I am strongly against anonymous questions in a Q&A format. While intended to allow people to ask hard questions without risk of retaliation, in practice anonymity seems to lead to a fair amount of trolling, and it makes it impossible to follow up with the relevant person afterward. You can always let people know they can send their questions directly to someone in the business, like a Chief of Staff or a Comms Lead, if they don’t want their name attached to a question in front of the whole company. That way you maintain the anonymity publicly without losing the ability to directly follow up if needed, and without giving people the carte blanche of total anonymity.
Slack
I recommend you have a global channel that automatically adds everyone in your company. If you rely on a lot of contractors, you might also want to consider an additional global channel that includes them. Use this channel for major company updates, both logistical (e.g. an Open Enrollment reminder) and business-related (e.g. a big positive news story).
If you don’t have Slack, this forum can be a companywide email alias instead.
In the early days, this channel might be open to all to post, but you should be sure to set very clear moderation guidelines for what kinds of posts are welcome and assign someone to enforce them. You don’t want this channel to be a place for people to post pictures of their dogs or links to industry news articles; it should be a high-signal place for company-specific news.

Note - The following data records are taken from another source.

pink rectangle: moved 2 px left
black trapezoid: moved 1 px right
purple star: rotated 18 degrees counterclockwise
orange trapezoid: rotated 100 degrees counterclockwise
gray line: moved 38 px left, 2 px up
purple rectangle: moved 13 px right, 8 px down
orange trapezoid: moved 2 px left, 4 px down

As you scale, you’ll want to limit posters to certain executives and give individuals one-time permission to post a particular piece of news as appropriate. There’s no hard-and-fast rule for when to lock it down, but know that it will be a lot harder if you wait until AFTER someone posts, say, an off-topic but thorny question in the channel. Then it will look like avoiding accountability rather than a principled decision about how company channels should be regulated. If you’re asking yourself whether it’s time to lock it down, it’s probably time.
Status Emails
As the company starts to grow, teams start to lose focus of what other teams are working on. An easy way to increase visibility is to set up an email distro like status@ where teams can send regular updates on their team’s work. Weekly or biweekly (plus ad hoc emails for major news) tend to work best for small startups in my experience; any less than that and some of the news will be stale by the time you share it.
Even if this email hits the entire company (and it probably should), making it a separate alias from your global alias allows people to filter these updates and catch up on their own time.

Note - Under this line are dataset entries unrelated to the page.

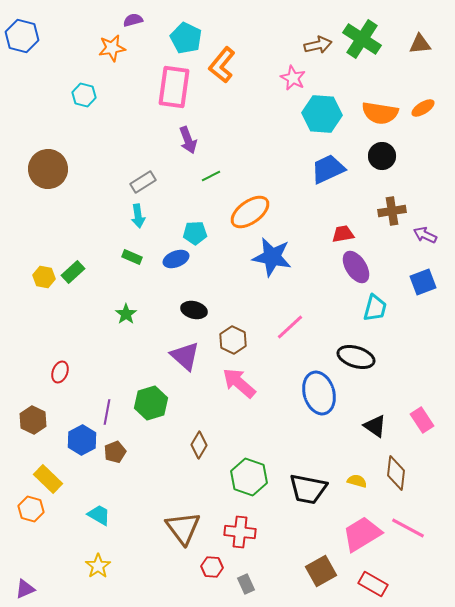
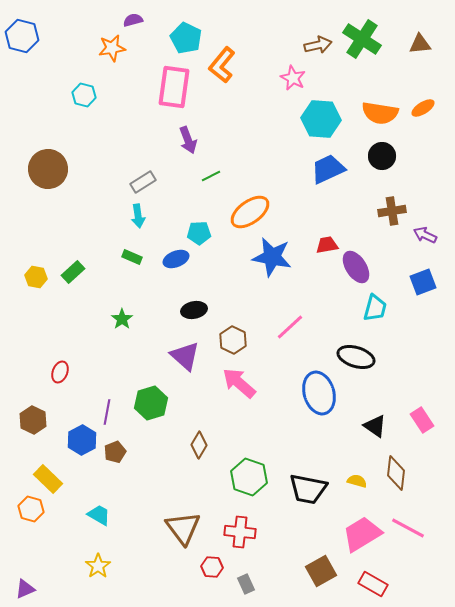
cyan hexagon at (322, 114): moved 1 px left, 5 px down
cyan pentagon at (195, 233): moved 4 px right
red trapezoid at (343, 234): moved 16 px left, 11 px down
yellow hexagon at (44, 277): moved 8 px left
black ellipse at (194, 310): rotated 25 degrees counterclockwise
green star at (126, 314): moved 4 px left, 5 px down
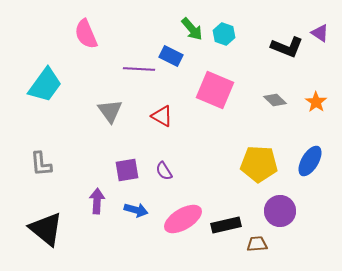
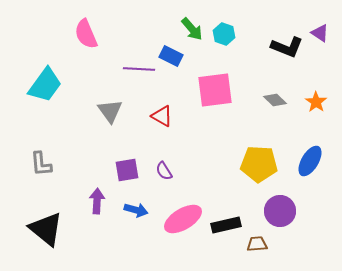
pink square: rotated 30 degrees counterclockwise
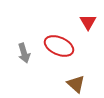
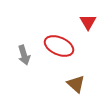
gray arrow: moved 2 px down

Don’t use email? Make a #status Slack channel instead.
Ad Hoc
The strategies above are useful for establishing a lightweight, ongoing cadence of communication. But there will also be no shortage of ad hoc moments to communicate about, from fundraises to product launches to crisis response.
You should make sure that for every major external comms beat, you’re thinking about your internal comms as well. Build this into your comms planning so it doesn’t feel like an afterthought. If you’re sending a press release or an exclusive is launching about a major piece of news at 10:00am, let your employees know by 10:02 (and before you tweet about it) so someone else internally doesn’t beat you to the punch.
Even something as simple as, “We’re super excited about this news and will talk more about it in the next All Hands,” is a great way to let employees know you’re thinking about them; don’t assume they’ll understand that you’ll talk about it in a future forum.